La política de endeudamiento público en Colombia, para financiar parte del Presupuesto de la Nación, continúa siendo una de las medidas fiscales más activas en la gestión del presidente Hugo Chávez.

Durante el pasado ejercicio económico, la colocación de bonos de la República, así como de Letras del Tesoro, financió 16% del presupuesto, al emitirse un total de 31.303 millones de bolívares fuertes (US$7.200 millones), según cifras suministradas por el Ministerio de Planificación y Finanzas.

La oferta de papeles del Estado en 2010 se centró en la colocación del Bono Soberano Internacional Amortizable 2022 por US$3.000 millones, ejecutada en el mes de agosto y en la emisión especial de Bonos de la Deuda Pública por 2.228 millones de bolívares fuertes, dirigida a cajas de ahorro, fondos de pensiones y jubilaciones y para otras instituciones públicas.

Esto sin contar con las emisiones de Petróleos de Venezuela que durante el año pasado ofertó US$3.000 millones en un bono amortizable con fecha de vencimiento en 2017.

Esta colocación no forma parte de las distintas fuentes de financiamiento del presupuesto, pero los ingresos obtenidos por este concepto fueron, en gran medida, utilizados para financiar el gasto corriente.

Pudiera ser más. La firma Ecoanalítica señaló en recientes informes que el Ejecutivo ha recurrido a una política de endeudamiento interno y externo bastante agresiva para estabilizar el mercado permuta, pero que podría tener otro objetivo.
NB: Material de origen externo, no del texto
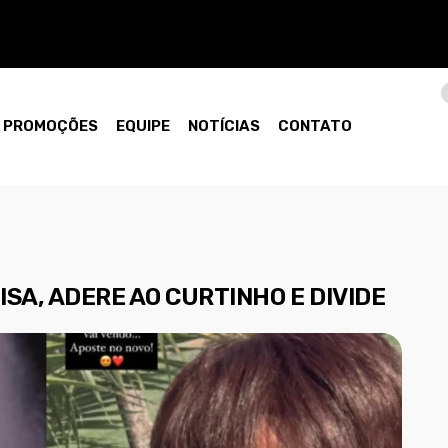
PROMOÇÕES
EQUIPE
NOTÍCIAS
CONTATO
SA, ADERE AO CURTINHO E DIVIDE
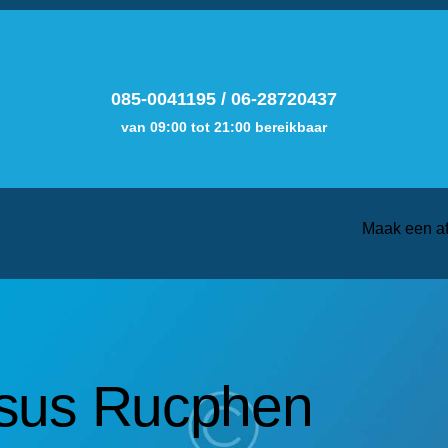
085-0041195
/
06-28720437
van 09:00 tot 21:00 bereikbaar
Maak een a
sus Rucphen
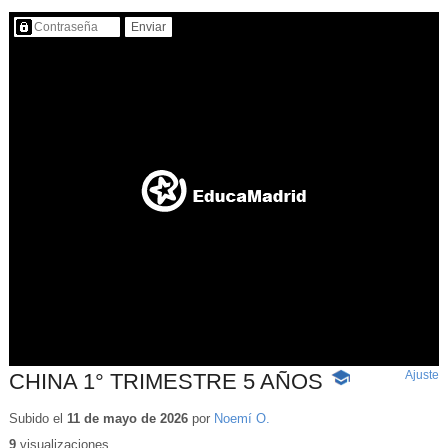
Contenido protegido…
Ajuste
d
CHINA 1° TRIMESTRE 5 AÑOS
-
p
Contenido
educativo
Subido el
11 de mayo de 2026
por
Noemí O.
9
visualizaciones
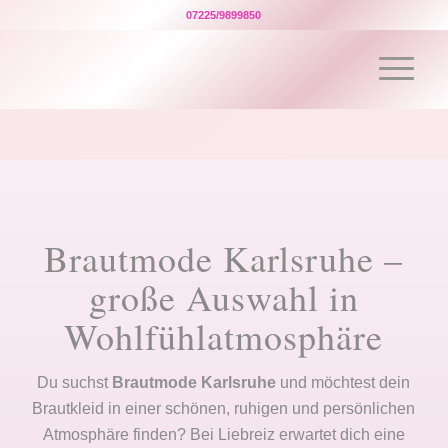
07225/9899850
Brautmode Karlsruhe –
große Auswahl in
Wohlfühlatmosphäre
Du suchst
Brautmode Karlsruhe
und möchtest dein
Brautkleid in einer schönen, ruhigen und persönlichen
Atmosphäre finden? Bei Liebreiz erwartet dich eine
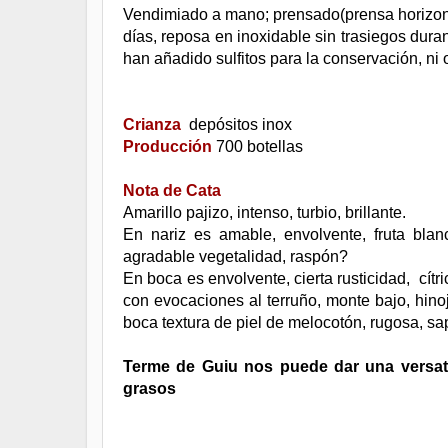
Vendimiado a mano; prensado(prensa horizont
días, reposa en inoxidable sin trasiegos dura
han añadido sulfitos para la conservación, ni 
Crianza
depósitos inox
Producción
700 botellas
Nota de Cata
Amarillo pajizo, intenso, turbio, brillante.
En nariz es amable, envolvente, fruta bla
agradable vegetalidad, raspón?
En boca es envolvente, cierta rusticidad, cítr
con evocaciones al terruño, monte bajo, hinoj
boca textura de piel de melocotón, rugosa, sap
Terme de Guiu nos puede dar una versatil
grasos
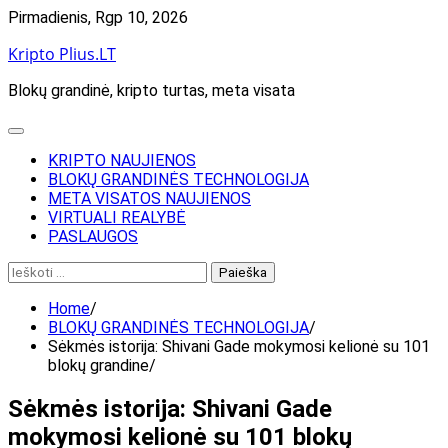
Skip
Pirmadienis, Rgp 10, 2026
to
Kripto Plius.LT
content
Blokų grandinė, kripto turtas, meta visata
KRIPTO NAUJIENOS
BLOKŲ GRANDINĖS TECHNOLOGIJA
META VISATOS NAUJIENOS
VIRTUALI REALYBĖ
PASLAUGOS
Ieškoti:
Home
BLOKŲ GRANDINĖS TECHNOLOGIJA
Sėkmės istorija: Shivani Gade mokymosi kelionė su 101
blokų grandine
Sėkmės istorija: Shivani Gade
mokymosi kelionė su 101 blokų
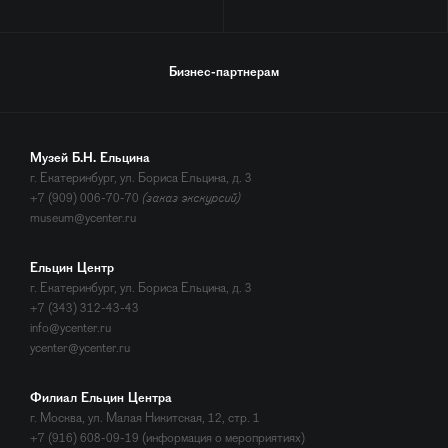
Бизнес-партнерам
Музей Б.Н. Ельцина
г. Екатеринбург, ул. Бориса Ельцина, д. 3
+7 (909) 006-70-70
(заказ экскурсий)
museum@ycenter.ru
Ельцин Центр
г. Екатеринбург, ул. Бориса Ельцина, д. 3
+7 (343) 312-43-43
info@ycenter.ru
ycenter@ycenter.ru
Филиал Ельцин Центра
г. Москва, ул. Малая Никитская, 12, стр. 1
+7 (916) 608-09-19 (информация о мероприятиях)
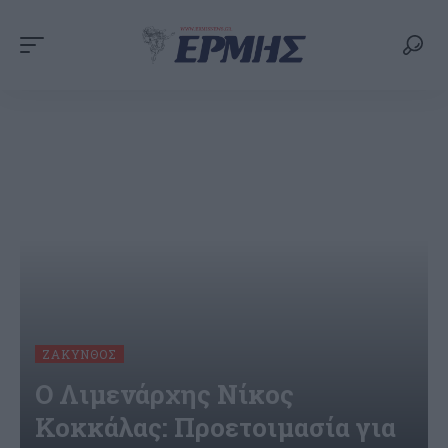
ΖΆΚΥΝΘΟΣ
Ο Λιμενάρχης Νίκος
Κοκκάλας: Προετοιμασία για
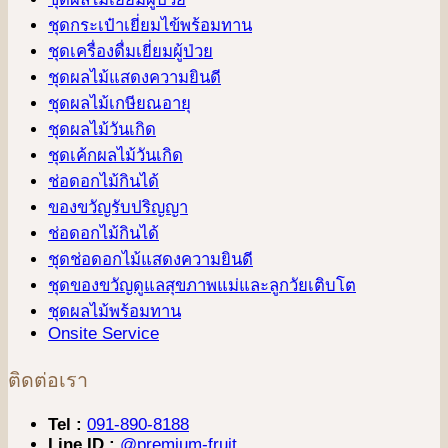
ชุดกระเป๋าเยี่ยมไข้พร้อมทาน
ชุดเครื่องดื่มเยี่ยมผู้ป่วย
ชุดผลไม้แสดงความยินดี
ชุดผลไม้เกษียณอายุ
ชุดผลไม้วันเกิด
ชุดเค้กผลไม้วันเกิด
ช่อดอกไม้กินได้
ของขวัญรับปริญญา
ช่อดอกไม้กินได้
ชุดช่อดอกไม้แสดงความยินดี
ชุดของขวัญดูแลสุขภาพแม่และลูกวัยเติบโต
ชุดผลไม้พร้อมทาน
Onsite Service
ติดต่อเรา
Tel :
091-890-8188
Line ID :
@premium-fruit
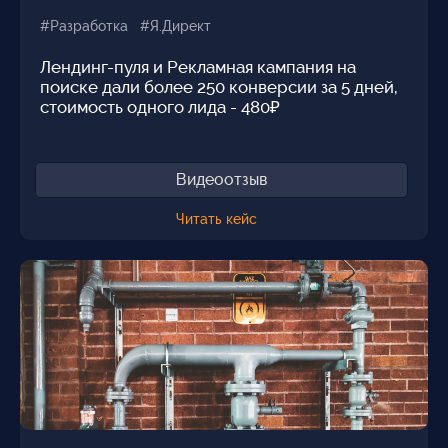
#Разработка #Я.Директ
Лендинг-пуля и Рекламная кампания на
поиске дали более 250 конверсии за 5 дней,
стоимость одного лида - 480₽
Видеоотзыв
Читать кейс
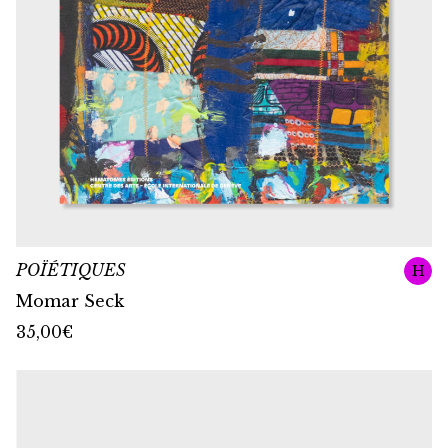
POÏÉTIQUES
H
Momar Seck
35,00
€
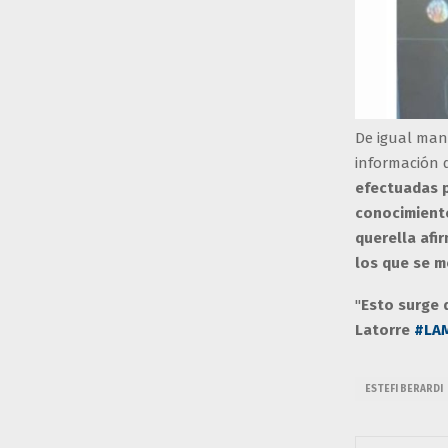
De igual man
información d
efectuadas p
conocimiento
querella afi
los que se m
"
Esto surge d
Latorre
#LA
ESTEFI BERARDI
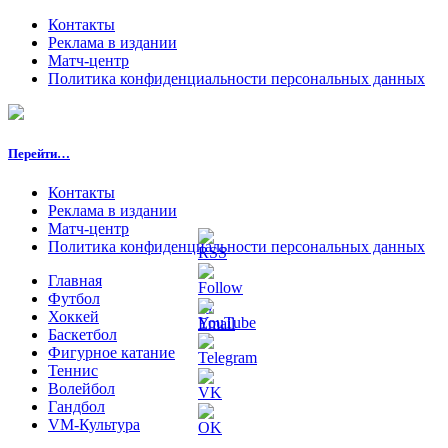
Контакты
Реклама в издании
Матч-центр
Политика конфиденциальности персональных данных
Перейти…
Контакты
Реклама в издании
Матч-центр
Политика конфиденциальности персональных данных
Главная
Футбол
Хоккей
Баскетбол
Фигурное катание
Теннис
Волейбол
Гандбол
VM-Культура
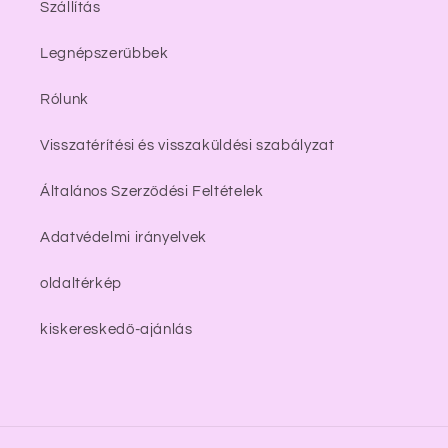
Szállítás
Legnépszerűbbek
Rólunk
Visszatérítési és visszaküldési szabályzat
Általános Szerződési Feltételek
Adatvédelmi irányelvek
oldaltérkép
kiskereskedő-ajánlás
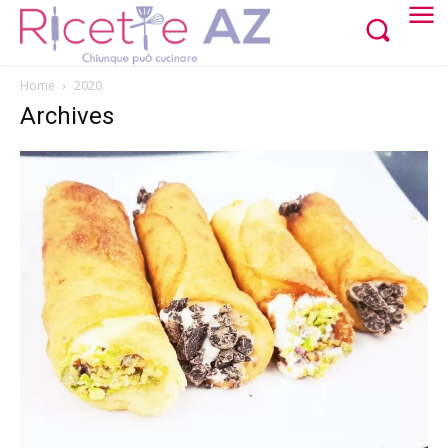
Home
2020
Archives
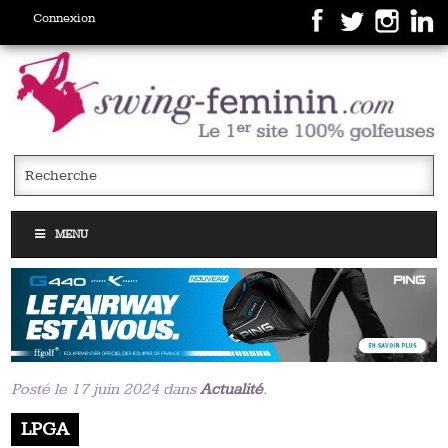
Connexion
MENU
Posté le 17 juin 2024 dans
Actualité
.
LPGA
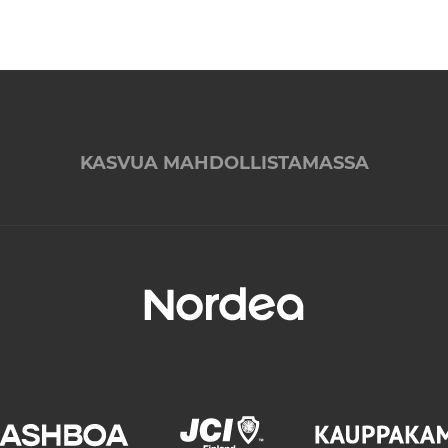
KASVUA MAHDOLLISTAMASSA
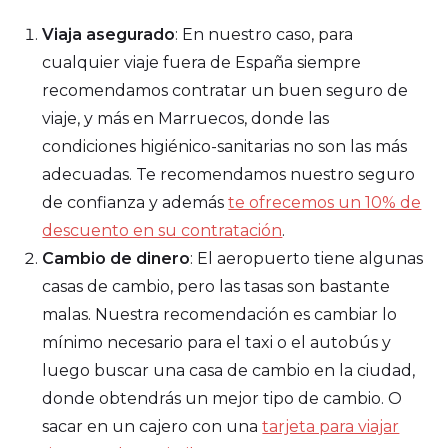
Viaja asegurado
: En nuestro caso, para
cualquier viaje fuera de España siempre
recomendamos contratar un buen seguro de
viaje, y más en Marruecos, donde las
condiciones higiénico-sanitarias no son las más
adecuadas. Te recomendamos nuestro seguro
de confianza y además
te ofrecemos un 10% de
descuento en su contratación
.
Cambio de dinero
: El aeropuerto tiene algunas
casas de cambio, pero las tasas son bastante
malas. Nuestra recomendación es cambiar lo
mínimo necesario para el taxi o el autobús y
luego buscar una casa de cambio en la ciudad,
donde obtendrás un mejor tipo de cambio. O
sacar en un cajero con una
tarjeta para viajar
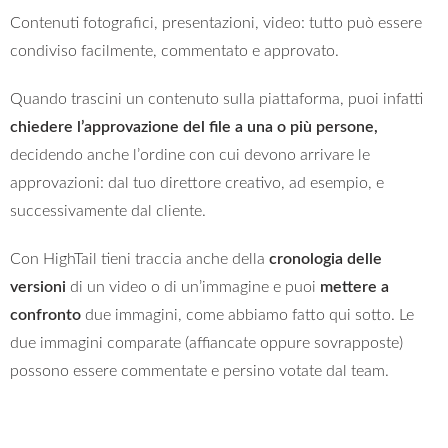
Contenuti fotografici, presentazioni, video: tutto può essere
condiviso facilmente, commentato e approvato.
Quando trascini un contenuto sulla piattaforma, puoi infatti
chiedere l’approvazione del file a una o più persone,
decidendo anche l’ordine con cui devono arrivare le
approvazioni: dal tuo direttore creativo, ad esempio, e
successivamente dal cliente.
Con HighTail tieni traccia anche della
cronologia delle
versioni
di un video o di un’immagine e puoi
mettere a
confronto
due immagini, come abbiamo fatto qui sotto. Le
due immagini comparate (affiancate oppure sovrapposte)
possono essere commentate e persino votate dal team.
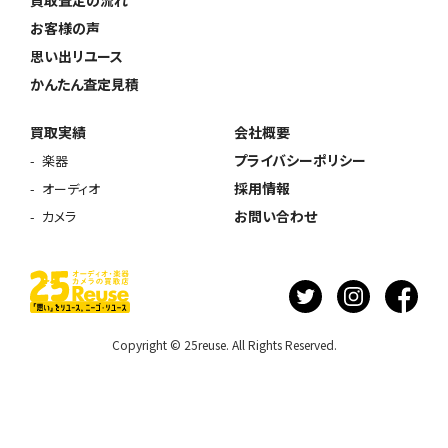
お客様の声
思い出リユース
かんたん査定見積
買取実績
会社概要
プライバシーポリシー
楽器
採用情報
オーディオ
お問い合わせ
カメラ
Copyright © 25reuse. All Rights Reserved.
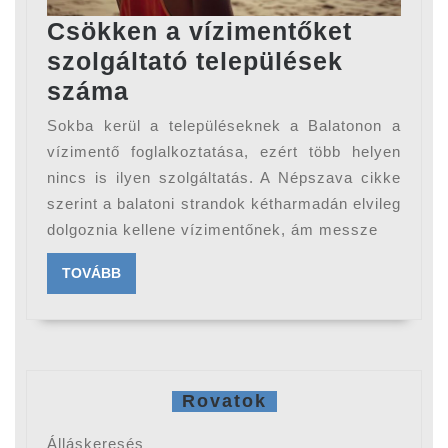
Csökken a vízimentőket
szolgáltató települések
Csökken
száma
a
Sokba kerül a településeknek a Balatonon a
vízimentőket
vízimentő foglalkoztatása, ezért több helyen
szolgáltató
nincs is ilyen szolgáltatás. A Népszava cikke
szerint a balatoni strandok kétharmadán elvileg
települések
dolgoznia kellene vízimentőnek, ám messze
száma
TOVÁBB
TOVÁBB
Rovatok
Álláskeresés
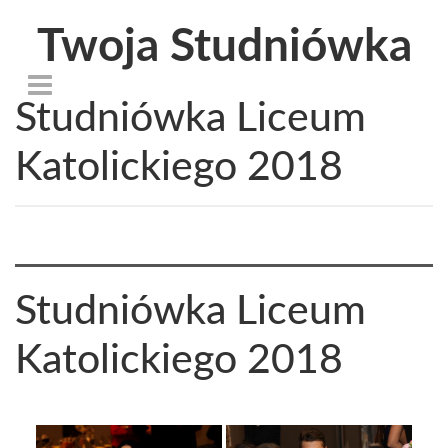
Twoja Studniówka
Studniówka Liceum
Katolickiego 2018
Studniówka Liceum
Katolickiego 2018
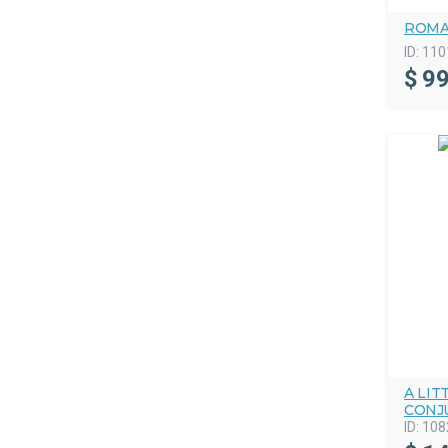
ROMA
ID:
110
$
99
A LI
CONJ
ID:
108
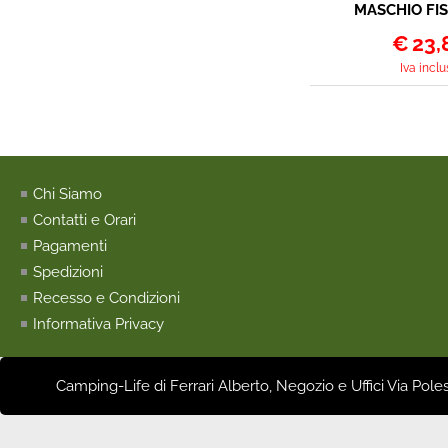
MASCHIO FIS
FORO DIAMET
SAGOMATA 
€
23,
Iva inclu
Chi Siamo
Contatti e Orari
Pagamenti
Spedizioni
Recesso e Condizioni
Informativa Privacy
Camping-Life di Ferrari Alberto, Negozio e Uffici Via Pole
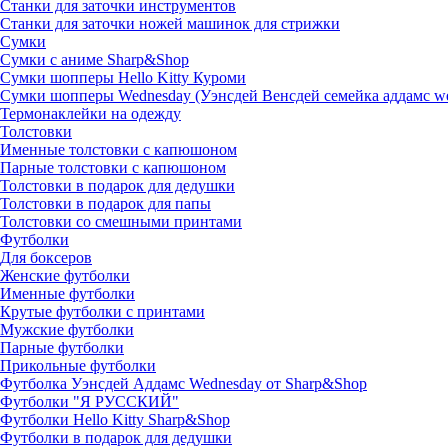
Станки для заточки инструментов
Станки для заточки ножей машинок для стрижки
Сумки
Сумки с аниме Sharp&Shop
Сумки шопперы Hello Kitty Куроми
Сумки шопперы Wednesday (Уэнсдей Венсдей семейка аддамс w
Термонаклейки на одежду
Толстовки
Именные толстовки с капюшоном
Парные толстовки с капюшоном
Толстовки в подарок для дедушки
Толстовки в подарок для папы
Толстовки со смешными принтами
Футболки
Для боксеров
Женские футболки
Именные футболки
Крутые футболки с принтами
Мужские футболки
Парные футболки
Прикольные футболки
Футболка Уэнсдей Аддамс Wednesday от Sharp&Shop
Футболки "Я РУССКИЙ"
Футболки Hello Kitty Sharp&Shop
Футболки в подарок для дедушки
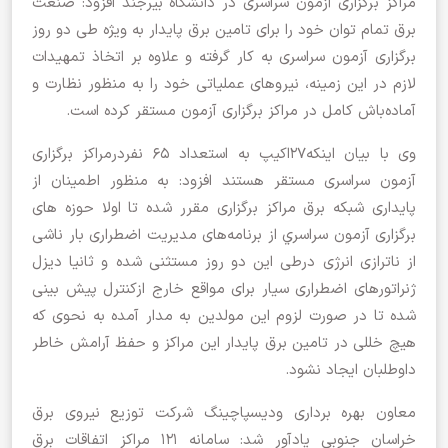
مراکز برگزاری آزمون سراسری در دانشگاه بیرجند افزود: صنعت
برق تمام توان خود را برای تامین برق پایدار به ویژه طی دو روز
برگزاری آزمون سراسری به کار گرفته و علاوه بر اتخاذ تمهیدات
لازم در این زمینه، نیروهای عملیاتی خود را به منظور نظارت و
آماده‌باش کامل در مراکز برگزاری آزمون مستقر کرده است.
وی با بیان اینکه۲۷اکیپ به استعداد ۶۵ نفردرمراکز برگزاری
آزمون سراسری مستقر هستند افزود: به منظور اطمینان از
پایداری شبکه برق مراکز برگزاری مقرر شده تا اولا حوزه های
برگزاری آزمون سراسري از برنامه‌های مدیریت اضطراری بار ناشی
از ناترازی انرژی درطی این دو روز مستثنی شده و ثانیا دیزل
ژنراتورهای اضطراری سیار برای مواقع خارج ازکنترل پیش بینی
شده تا در صورت لزوم این مولدین به مدار آمده به نحوی که
هیچ خللی در تامین برق پایدار این مراکز و حفظ آرامش خاطر
داوطلبان ایجاد نشود.
معاون بهره برداری ودیسپاچینگ شرکت توزیع نیروی برق
خراسان جنوبی یادآور شد: سامانه ١٢١ مراکز اتفاقات برق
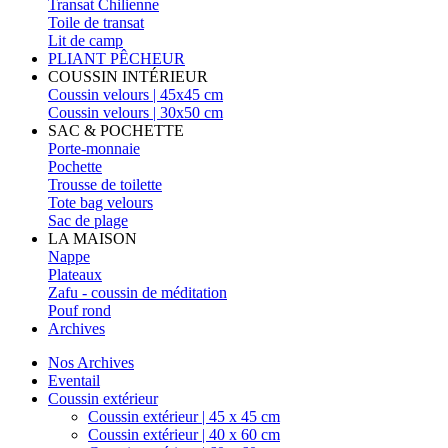
Transat Chilienne
Toile de transat
Lit de camp
PLIANT PÊCHEUR
COUSSIN INTÉRIEUR
Coussin velours | 45x45 cm
Coussin velours | 30x50 cm
SAC & POCHETTE
Porte-monnaie
Pochette
Trousse de toilette
Tote bag velours
Sac de plage
LA MAISON
Nappe
Plateaux
Zafu - coussin de méditation
Pouf rond
Archives
Nos Archives
Eventail
Coussin extérieur
Coussin extérieur | 45 x 45 cm
Coussin extérieur | 40 x 60 cm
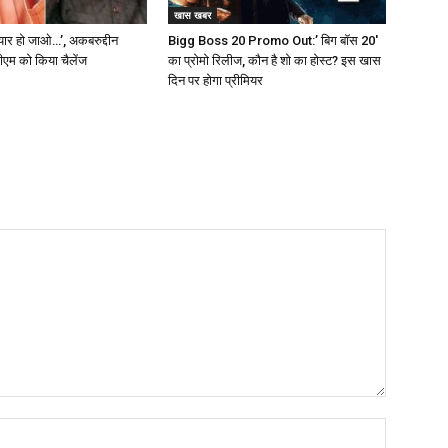
खास खबर
ैयार हो जाओ…’, अकबरुद्दीन
Bigg Boss 20 Promo Out:’ बिग बॉस 20′
सीएम को किया चैलेंज
का प्रोमो रिलीज, कौन है शो का होस्ट? इस खास
दिन पर होगा प्रीमियर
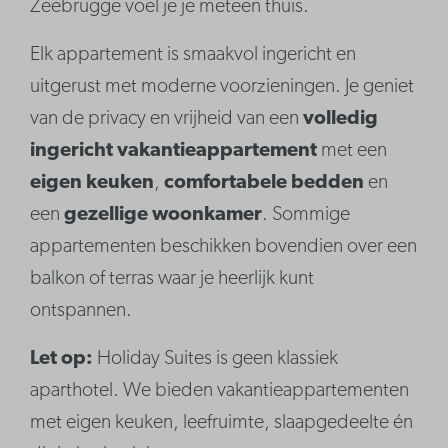
Zeebrugge voel je je meteen thuis.
Elk appartement is smaakvol ingericht en
uitgerust met moderne voorzieningen. Je geniet
van de privacy en vrijheid van een
volledig
ingericht vakantieappartement
met een
eigen keuken
,
comfortabele bedden
en
een
gezellige woonkamer
. Sommige
appartementen beschikken bovendien over een
balkon of terras waar je heerlijk kunt
ontspannen.
Let op:
Holiday Suites is geen klassiek
aparthotel. We bieden vakantieappartementen
met eigen keuken, leefruimte, slaapgedeelte én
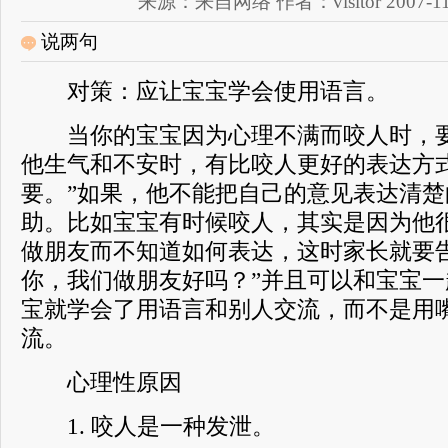
来源：来自网络 作者：visitor 2007-11-1
说两句
对策：应让宝宝学会使用语言。
当你的宝宝因为心理不满而咬人时，要
他生气和不安时，有比咬人更好的表达方
要。”如果，他不能把自己的意见表达清
助。比如宝宝有时候咬人，其实是因为他
做朋友而不知道如何表达，这时家长就要
你，我们做朋友好吗？”并且可以和宝宝
宝就学会了用语言和别人交流，而不是用
流。
心理性原因
1. 咬人是一种发泄。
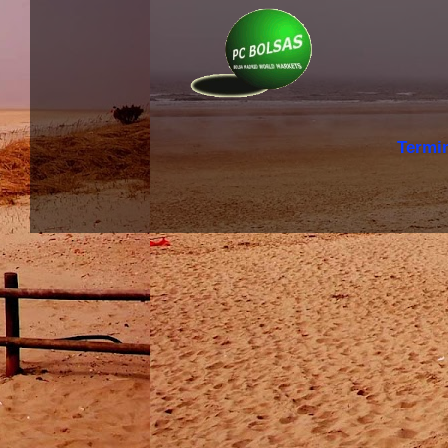
Termi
"Con este mecanismo se busca evitar una reducción significativa de los recursos disponibles en caja. Muchos analistas dudan de si efectivamente el Gobierno tiene dinero en fondos extra presupuestarios. Creemos que sí existen estos recursos. Ahora, el presidente Chávez necesita obtener la mayor cantidad de dinero que pueda, ya que para él y su gobierno el escenario futuro es incierto. Su objetivo es la seguridad financiera, lo importante es tener los recursos allí, siempre a la mano", destacó en un reporte.

Otros analistas advierten que gracias a que el gobierno recurre a fuentes no ortodoxas para aumentar el ingreso, el ritmo del endeudamiento no es mayor. Al cierre de agosto de 2010, los fondos extraordinarios eran de 76.700 millones de bolívares fuertes (US$17.800 millones).

No obstante, consideran que la velocidad con la que crece la deuda es preocupante y sus efectos se sentirán en el futuro, cuando el dinero que podría ir a gasto en salud o educación tendrá que destinarse a pagar capital e intereses.

Señalan que en la medida en que aumenta la factura a cancelar por la deuda en moneda local, el Gobierno tiene un incentivo para devaluar la moneda, ya que al obtener más bolívares por los petrodólares, disminuye el peso de estos compromisos.

En 2010 se prevé un déficit financiero del Gobierno de 3,7% del Producto Interno Bruto. Según cálculos de Ecoanalítica se espera un leve incremento en 2011 hasta alcanzar 4,1% del PIB.

"Este deterioro de la gestión fiscal del gobierno coincide con una política de endeudamiento bastante agresiva. Es importante destacar que entre los años 2004 y 2008, el servicio de la deuda pública del Gobierno central promedió US$6.300 millones, mientras que en el período 2009-2013 se ubica en US$11.300 millones. En otras palabras, ese incremento de gasto que proyectamos, en parte, estará sustentado en mayor deuda".

Menos petróleo

Las cifras del despacho de las finanzas públicas revelan que los ingresos petroleros cerraron 2010 en 60.823 millones de bolívares fuertes, lo que significó un aumento de 14% con respecto a 2009. No obstante, la proporción de la renta petrolera disminuyó en el ejercicio económico anterior al pasar de 28,5% en 2009 a 26,2% en 2010.

Analistas han señalado que a pesar del alza de los precios del crudo, se observa una menor producción petrolera, lo que podría estar afectando la entrega de recursos al Fisco.

La relación dentro del presupuesto de la renta no petrolera, en cambio, pasó de 44,63% en 2009 a 45,42% en 2010, al finalizar en 104.536 millones de bolívares fuertes, lo que refleja la necesidad del Gobierno de sustentar los ingresos en los impuestos internos.